WHAT THE TASK ASKS.
From the data below, retype exactly the lines starting with the one that contains "report-google-sheets-issue (786, 235)" and ending with the one that contains "api (456, 636)", both included.
□ □ □ □ □
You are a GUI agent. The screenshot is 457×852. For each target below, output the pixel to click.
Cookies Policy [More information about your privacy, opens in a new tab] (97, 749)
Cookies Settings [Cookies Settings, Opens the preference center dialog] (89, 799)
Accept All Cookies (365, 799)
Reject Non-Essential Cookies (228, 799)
□ □ □ □ □
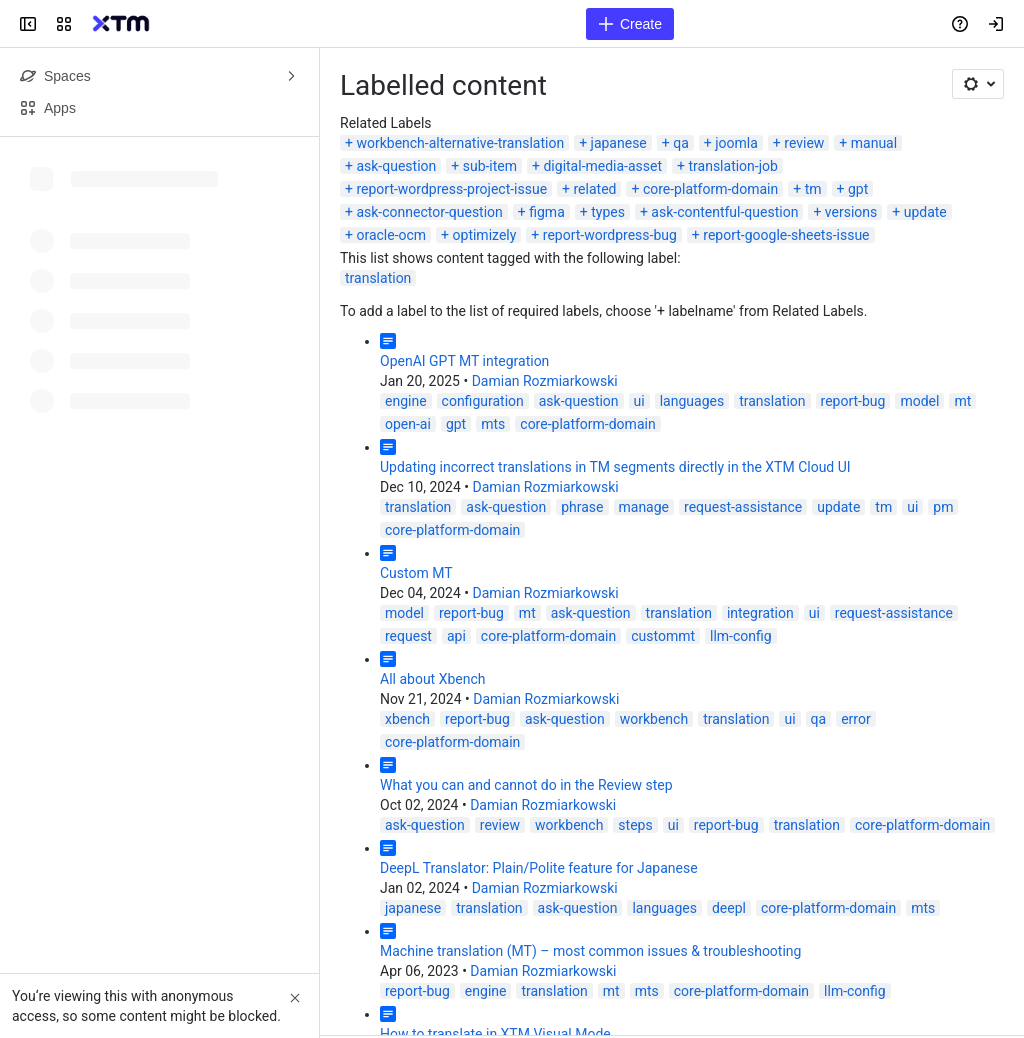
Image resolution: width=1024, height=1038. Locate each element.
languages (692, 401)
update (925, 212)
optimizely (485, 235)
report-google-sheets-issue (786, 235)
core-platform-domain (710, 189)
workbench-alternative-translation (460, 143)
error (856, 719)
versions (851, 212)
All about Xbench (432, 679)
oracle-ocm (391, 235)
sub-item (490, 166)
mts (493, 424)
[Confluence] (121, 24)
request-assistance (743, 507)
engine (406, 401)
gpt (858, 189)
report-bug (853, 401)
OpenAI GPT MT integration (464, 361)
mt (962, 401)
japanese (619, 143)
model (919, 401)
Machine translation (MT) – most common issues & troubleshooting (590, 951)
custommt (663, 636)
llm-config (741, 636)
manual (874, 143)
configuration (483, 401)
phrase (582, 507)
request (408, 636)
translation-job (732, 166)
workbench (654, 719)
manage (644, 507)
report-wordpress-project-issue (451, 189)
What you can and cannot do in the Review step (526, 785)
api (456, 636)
□ □ □ □ □
RESPONSE TO THIS EXERCISE.
report-google-sheets-issue (786, 235)
core-platform-domain (710, 189)
workbench-alternative-translation (460, 143)
error (856, 719)
versions (851, 212)
All about Xbench (432, 679)
oracle-ocm (391, 235)
sub-item (490, 166)
mts (493, 424)
[Confluence] (121, 24)
request-assistance (743, 507)
engine (406, 401)
gpt (858, 189)
report-bug (853, 401)
OpenAI GPT MT integration (464, 361)
mt (962, 401)
japanese (619, 143)
model (919, 401)
Machine translation (MT) – most common issues & troubleshooting (590, 951)
custommt (663, 636)
llm-config (741, 636)
manual (874, 143)
configuration (483, 401)
phrase (582, 507)
request (408, 636)
translation-job (732, 166)
workbench (654, 719)
manage (644, 507)
report-wordpress-project-issue (451, 189)
What you can and cannot do in the Review step (526, 785)
api (456, 636)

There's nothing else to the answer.